The text was updated successfully, but these errors were encountered:

tholor · 2020-01-06T10:33:52Z

There are new fast tokenizers for BERT implemented in rust: huggingface/transformers#2211

We should have a look if they are compatible and solve the issue with custom vocab here.

julien-c · 2020-01-13T17:13:05Z

Yes, please check it out and let us know here.

Repo is at https://github.com/huggingface/tokenizers

tholor · 2020-01-22T08:31:53Z

Hey @julien-c,

I finally found some time to test. Seems really promising! Great work!

✔️ Same tokenization behaviour as BertTokenizer (see test)
✔️ Speed: ~ 7.8 x faster! (Tested via tokenizing SQuAD train set with 42 Mio chars)
✅ Speed remains the same with custom vocab < 300. Somehow it's about 4x slower for custom vocab = 400 (using add_tokens())

The only blocker for us right now:
❌ The Tokenizer objects can't be pickled and are therefore not usable with python's multiprocessing. As we make heavy use of multiprocessing during preprocessing, we can't really use them right now. Seems that others have a similar issue. Not sure how much of work is needed for fixing this, but for the XLM-R python tokenizer it was a very easy fix.
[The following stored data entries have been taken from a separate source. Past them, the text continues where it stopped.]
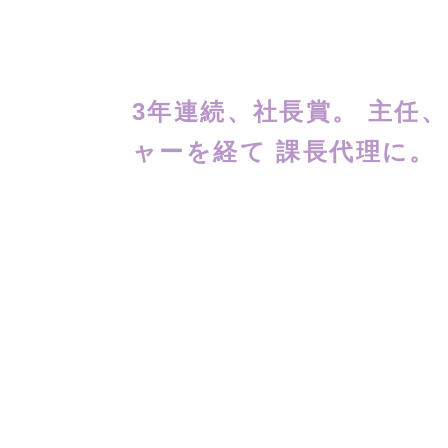
3年連続、社長賞。 主任
ャーを経て 課長代理に。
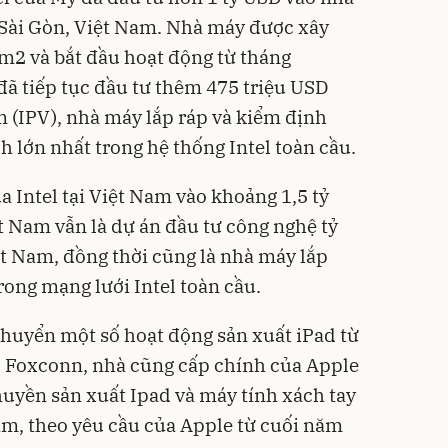
 Sài Gòn, Việt Nam. Nhà máy được xây
 m2 và bắt đầu hoạt động từ tháng
đã tiếp tục đầu tư thêm 475 triệu USD
m (IPV), nhà máy lắp ráp và kiểm định
 lớn nhất trong hệ thống Intel toàn cầu.
ủa Intel tại Việt Nam vào khoảng 1,5 tỷ
t Nam vẫn là dự án đầu tư công nghệ tỷ
t Nam, đồng thời cũng là nhà máy lắp
rong mạng lưới Intel toàn cầu.
huyển một số hoạt động sản xuất iPad từ
 Foxconn, nhà cũng cấp chính của Apple
uyền sản xuất Ipad và máy tính xách tay
am, theo yêu cầu của Apple từ cuối năm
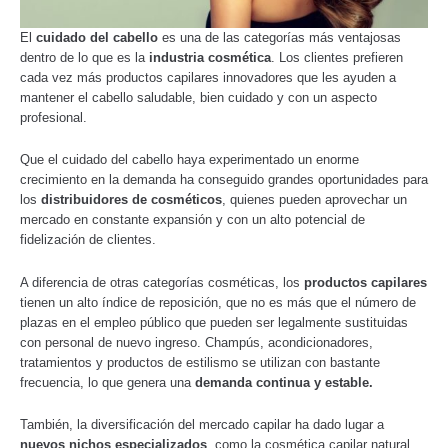
El
cuidado del cabello
es una de las categorías más ventajosas
dentro de lo que es la
industria cosmética
. Los clientes prefieren
cada vez más productos capilares innovadores que les ayuden a
mantener el cabello saludable, bien cuidado y con un aspecto
profesional.
Que el cuidado del cabello haya experimentado un enorme
crecimiento en la demanda ha conseguido grandes oportunidades para
los
distribuidores de cosméticos
, quienes pueden aprovechar un
mercado en constante expansión y con un alto potencial de
fidelización de clientes.
A diferencia de otras categorías cosméticas, los
productos capilares
tienen un alto índice de reposición, que no es más que el número de
plazas en el empleo público que pueden ser legalmente sustituidas
con personal de nuevo ingreso. Champús, acondicionadores,
tratamientos y productos de estilismo se utilizan con bastante
frecuencia, lo que genera una
demanda continua y estable.
También, la diversificación del mercado capilar ha dado lugar a
nuevos nichos especializados
, como la cosmética capilar natural,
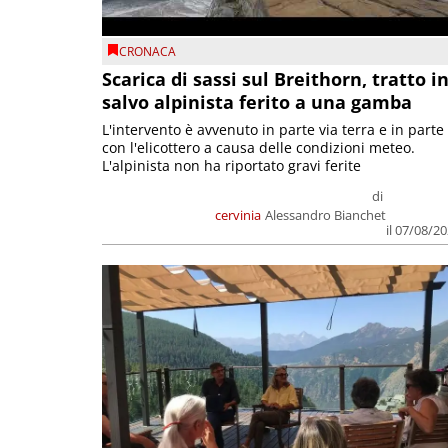
CRONACA
Scarica di sassi sul Breithorn, tratto i
salvo alpinista ferito a una gamba
L'intervento è avvenuto in parte via terra e in parte
con l'elicottero a causa delle condizioni meteo.
L'alpinista non ha riportato gravi ferite
di
cervinia
Alessandro Bianchet
il 07/08/2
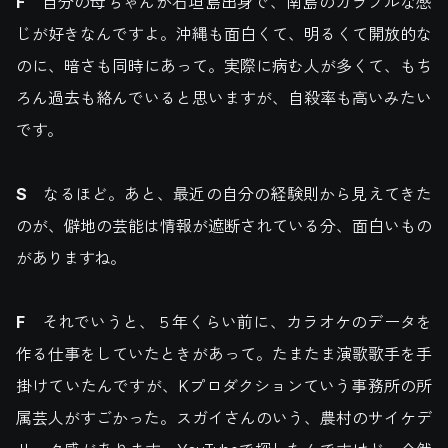
F
自分の母ちゃんが石垣島出身で、南島のカラフルな感
じが好きなんですよ。沖縄も面白くて、明るくて開放的な
のに、暗さも同時にあって。実際に病む人が多くて、もち
ろん過去も絡んでいると思いますが、自殺率も高いみたい
です。
S
なるほど。あと、最近の自分の経験則から見えてきた
のが、僻地の芸能は情報が遮断されている分、面白いもの
がありますね。
F
それでいうと、５年くらい前に、カラオケのデータを
作る仕事をしていたときがあって。たまたま演歌歌手を手
掛けていたんですが、Kプロダクションていう事務所の所
属芸人がすごかった。スガイさんのいう、農村のサイケデ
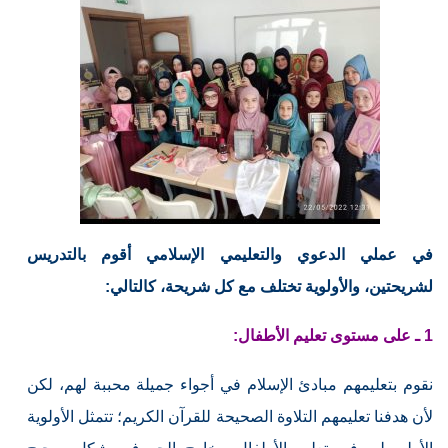
في عملي الدعوي والتعليمي الإسلامي أقوم بالتدريس
لشريحتين، والأولوية تختلف مع كل شريحة، كالتالي:
1 ـ على مستوى تعليم الأطفال:
نقوم بتعليمهم مبادئ الإسلام في أجواء جميلة محببة لهم، لكن
لأن هدفنا تعليمهم التلاوة الصحيحة للقرآن الكريم؛ تتمثل الأولوية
julien-c · 2020-01-22T14:57:09Z

Hi @tholor, mind opening an issue on tokenizers too, cross-referencing this one? cc @n1t0

salmanmashayekh · 2020-02-27T21:47:10Z

In the add_tokens method, why don't we simply integrate new_tokens into the self.vocab? We are using the following CustomVocabBertTokenizer and it does not slow down when new_tokens are added:

from transformers import BertTokenizer, WordpieceTokenizer
from collections import OrderedDict


class CustomVocabBertTokenizer(BertTokenizer):
    def add_tokens(self, new_tokens):
        new_tokens = [token for token in tokens if not (token in self.vocab or token in self.all_special_tokens)]

        self.vocab = OrderedDict([
            *self.vocab.items(),
            *[
                (token, i + len(self.vocab))
                for i, token in enumerate(new_tokens)
            ]
        ])

        self.ids_to_tokens = OrderedDict([(ids, tok) for tok, ids in self.vocab.items()])
        self.wordpiece_tokenizer = WordpieceTokenizer(vocab=self.vocab, unk_token=self.unk_token)
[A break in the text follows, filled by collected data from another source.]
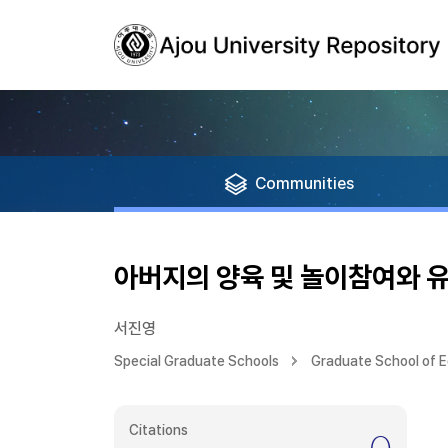
Communities
아버지의 양육 및 놀이참여와 
서진영
Special Graduate Schools
Graduate School of 
Citations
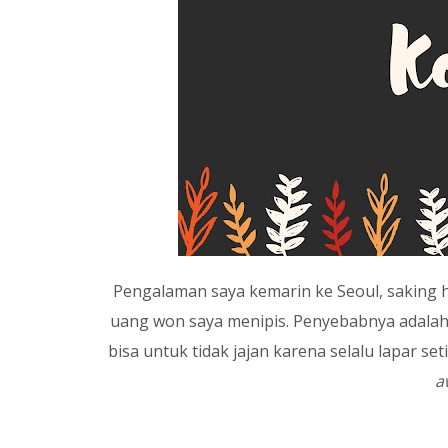
Pengalaman saya kemarin ke Seoul, saking 
uang won saya menipis. Penyebabnya adalah 
bisa untuk tidak jajan karena selalu lapar s
a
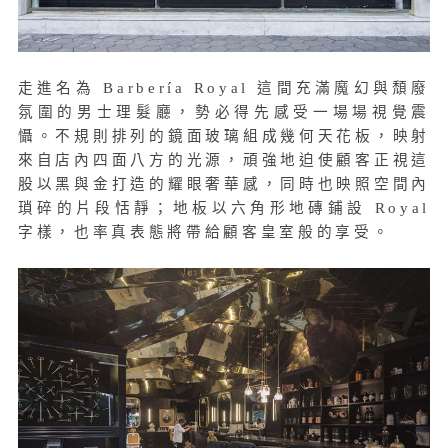
走進名為 Barbería Royal 這間充滿魔幻與頹廢
氛圍的男士理髮廳，勢必得先感受一場場視覺震
懾。不規則排列的鏡面玻璃組成幾何天花板，映射
來自店內四面八方的光源，頑強地迫使顧客正視這
股以黑與金打造的耀眼奢華感，同時也映照空間內
瑣碎的片段恬靜；地板以六角形地磚鋪設 Royal
字樣，也率真表態將帶給顧客皇室般的享受。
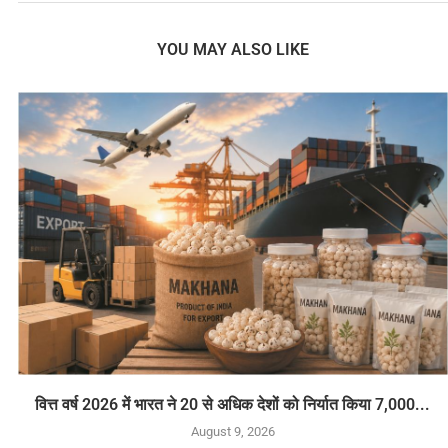
YOU MAY ALSO LIKE
वित्त वर्ष 2026 में भारत ने 20 से अधिक देशों को निर्यात किया 7,000...
August 9, 2026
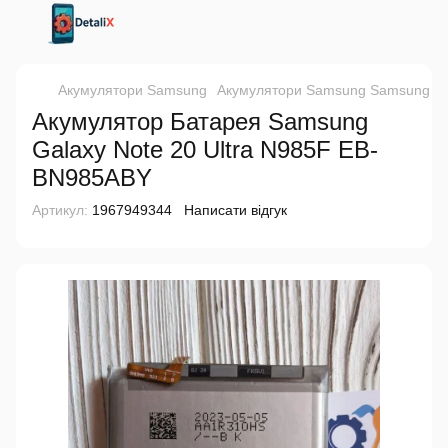
Акумулятори Samsung
Акумулятори Samsung Samsung
А
Акумулятор Батарея Samsung
Galaxy Note 20 Ultra N985F EB-
BN985ABY
Артикул:
1967949344
Написати відгук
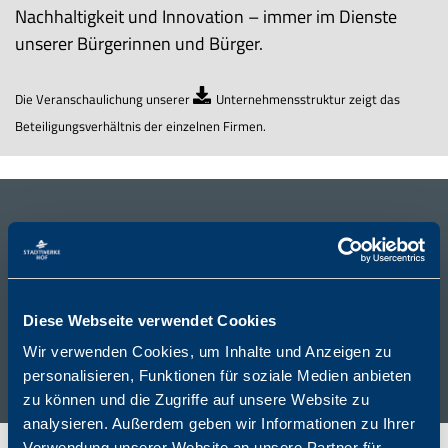
Nachhaltigkeit und Innovation – immer im Dienste
unserer Bürgerinnen und Bürger.
Die Veranschaulichung unserer
Unternehmensstruktur
zeigt das
Beteiligungsverhältnis der einzelnen Firmen.
Jahresabschlüsse
Die Jahresabschlüsse des Konzerns der Stadtwerke
Diese Webseite verwendet Cookies
Hof, sowie dessen Gesellschaften, veröffentlichen wir
Wir verwenden Cookies, um Inhalte und Anzeigen zu
im Unternehmensregister. Sie finden die
personalisieren, Funktionen für soziale Medien anbieten
Jahresabschlüsse
hier
.
zu können und die Zugriffe auf unsere Website zu
analysieren. Außerdem geben wir Informationen zu Ihrer
Verwendung unserer Website an unsere Partner für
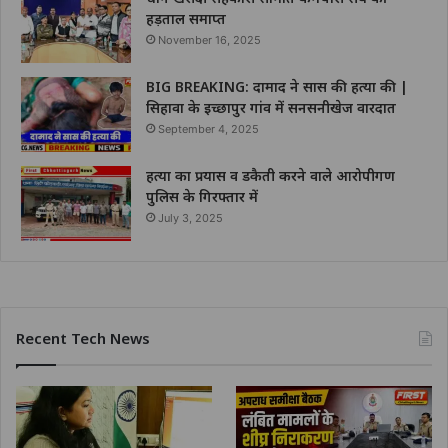
हड़ताल समाप्त
November 16, 2025
BIG BREAKING: दामाद ने सास की हत्या की |
सिहावा के इच्छापुर गांव में सनसनीखेज वारदात
September 4, 2025
हत्या का प्रयास व डकैती करने वाले आरोपीगण
पुलिस के गिरफ्तार में
July 3, 2025
Recent Tech News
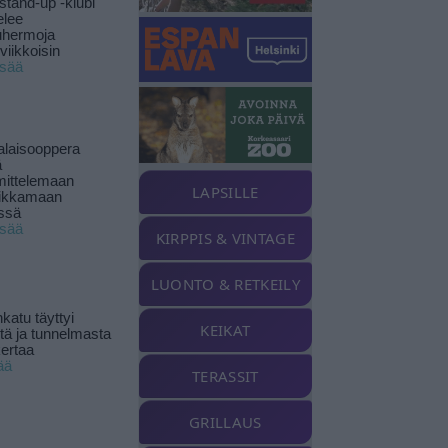
stand-up -klubi
elee
uhermoja
viikkoisin
isää
alaisooppera
ä
ittelemaan
LAPSILLE
ikkamaan
ssä
isää
KIRPPIS & VINTAGE
LUONTO & RETKEILY
katu täyttyi
KEIKAT
stä ja tunnelmasta
kertaa
ää
TERASSIT
GRILLAUS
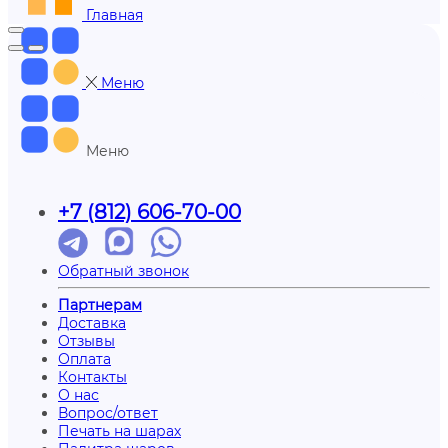
Главная
Меню
Меню
+7 (812) 606-70-00
Обратный звонок
Партнерам
Доставка
Отзывы
Оплата
Контакты
О нас
Вопрос/ответ
Печать на шарах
        return len(new_tokens)

tholor · 2020-03-09T13:56:25Z

Hi @salmanmashayekh, sorry for the late reply. I haven't seen your comment until now.
This seems like a simple, scalable workaround. However, I am not sure if it has any unintended side effects (e.g. on saving/loading) in Transformers. Have you investigated the behavior in Transformers?
It could make sense to raise a PR there, since this is something useful to everybody and not only FARM users.

stale · 2020-06-06T01:44:46Z

This issue has been automatically marked as stale because it has not had recent activity. It will be closed in 14 days if no further activity occurs.

davidnarganes · 2021-02-02T13:33:39Z

Hi,
I've got the same issue. The tokenizer is super slow when adding new tokens even with the Fast class:

from transformers import GPT2Config, TFGPT2LMHeadModel, GPT2TokenizerFast, GPT2Tokenizer

# Maybe this url for the files:
# https://huggingface.co/transformers/v3.1.0/_modules/transformers/tokenization_gpt2.html
paths = dict()
paths["tokenizer"] = "whatever/is/the/path/to/pretrained/vocab.json/merges.txt"

# They have to be sorted in reverse by length, otherwise the tokens arent 
newtokens = range(0, 20000)
newtokens = list(newtokens)
newtokens.sort(reverse=True)
newtokens = ["new_" + str(x) for x in newtokens]

# loading tokenizer from the saved model path
tokenizers = dict()
tokenizers["fast"] = GPT2TokenizerFast.from_pretrained(paths["tokenizer"])
tokenizers["fast_custom"] = GPT2TokenizerFast.from_pretrained(paths["tokenizer"])
tokenizers["slow_custom"] = GPT2Tokenizer.from_pretrained(paths["tokenizer"])
tokenizers["slow"] = GPT2Tokenizer.from_pretrained(paths["tokenizer"])

tokenizer.add_special_tokens({
  "eos_token": "</s>",
  "bos_token": "<s>",
  "unk_token": "<unk>",
  "pad_token": "<pad>",
  "mask_token": "<mask>"
})

# Add new vocab
# https://huggingface.co/transformers/v2.11.0/main_classes/tokenizer.html
# https://github.com/deepset-ai/FARM/issues/157
for k in tokenizers:
    if "custom" in k:
        print(k)
        print("Vocab length before:", len(tokenizers[k].get_vocab()))
        tokenizers[k].add_tokens(newtokens)
        print("Vocab length after:", len(tokenizers[k].get_vocab()))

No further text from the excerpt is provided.